The foregoing summaries of the Old Credit Agreement and the Incremental Assumption Agreement are qualified in their entirety by the terms and conditions of the Old Credit Agreement and the Incremental Assumption Agreement, which were filed as Exhibit 10.1 to the Company's Current Report on Form 8-K filed with the Securities and Exchange Commission on April 6, 2011, and as Exhibit 10.1 to the Company's Current Report on Form 8-K filed with the Securities and Exchange Commission on June 12, 2012, respectively, and are incorporated herein by reference.




Item 2.03. Creation of a Direct Financial Obligation or an Obligation under an Off-Balance Sheet Arrangement of a Registrant.

The information set forth in Item 1.01 of this Current Report on Form 8-K is incorporated by reference into this Item 2.03.

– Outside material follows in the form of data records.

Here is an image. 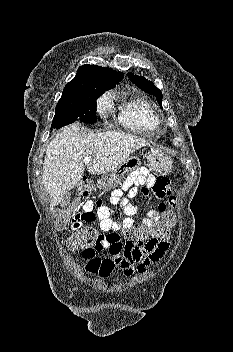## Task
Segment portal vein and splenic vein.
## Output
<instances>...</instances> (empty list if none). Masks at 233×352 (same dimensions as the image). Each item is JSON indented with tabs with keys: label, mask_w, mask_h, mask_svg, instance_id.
<instances>
[{
	"label": "portal vein and splenic vein",
	"mask_w": 233,
	"mask_h": 352,
	"mask_svg": "<svg viewBox=\"0 0 233 352\" xmlns=\"http://www.w3.org/2000/svg\"><path fill=\"white\" fill-rule=\"evenodd\" d=\"M91 160H92L91 157H85L84 158V162L85 163H89Z\"/></svg>",
	"instance_id": "portal-vein-and-splenic-vein-1"
}]
</instances>
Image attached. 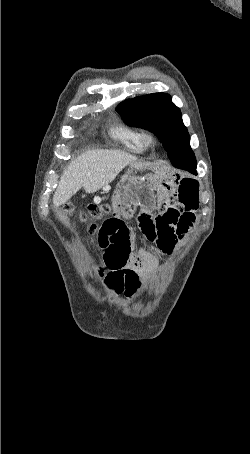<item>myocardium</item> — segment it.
Masks as SVG:
<instances>
[{
	"label": "myocardium",
	"instance_id": "1",
	"mask_svg": "<svg viewBox=\"0 0 250 454\" xmlns=\"http://www.w3.org/2000/svg\"><path fill=\"white\" fill-rule=\"evenodd\" d=\"M142 142L145 147H151L155 144V136L150 131H145L142 133Z\"/></svg>",
	"mask_w": 250,
	"mask_h": 454
}]
</instances>
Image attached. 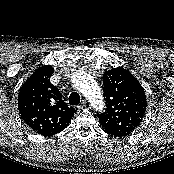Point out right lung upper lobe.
<instances>
[{
  "label": "right lung upper lobe",
  "mask_w": 174,
  "mask_h": 174,
  "mask_svg": "<svg viewBox=\"0 0 174 174\" xmlns=\"http://www.w3.org/2000/svg\"><path fill=\"white\" fill-rule=\"evenodd\" d=\"M53 72L50 65H42L26 80L18 95L22 119L44 136L64 130L75 113V109L63 101L57 87L50 83Z\"/></svg>",
  "instance_id": "right-lung-upper-lobe-1"
}]
</instances>
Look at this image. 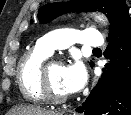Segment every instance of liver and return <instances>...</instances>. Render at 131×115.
I'll use <instances>...</instances> for the list:
<instances>
[{"instance_id": "1", "label": "liver", "mask_w": 131, "mask_h": 115, "mask_svg": "<svg viewBox=\"0 0 131 115\" xmlns=\"http://www.w3.org/2000/svg\"><path fill=\"white\" fill-rule=\"evenodd\" d=\"M10 114L14 115H57L55 112L43 110L34 106H18Z\"/></svg>"}]
</instances>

Item 9.01. Financial Statements and Exhibits.

(d) Exhibits

Exhibit
Number                                Exhibit Description

10.1         Credit Agreement, dated as of June 28, 2013, by and among Allscripts
             Healthcare Solutions, Inc., Allscripts Healthcare, LLC, Citibank,
             N.A., as syndication agent, KeyBank National Association, SunTrust
             Bank, Deutsche Bank Securities Inc. and The Bank of Tokyo-Mitsubishi
             UFJ, Ltd., as co-documentation agents, JPMorgan Chase Bank, N.A., as
             administrative agent, and the other lenders party thereto.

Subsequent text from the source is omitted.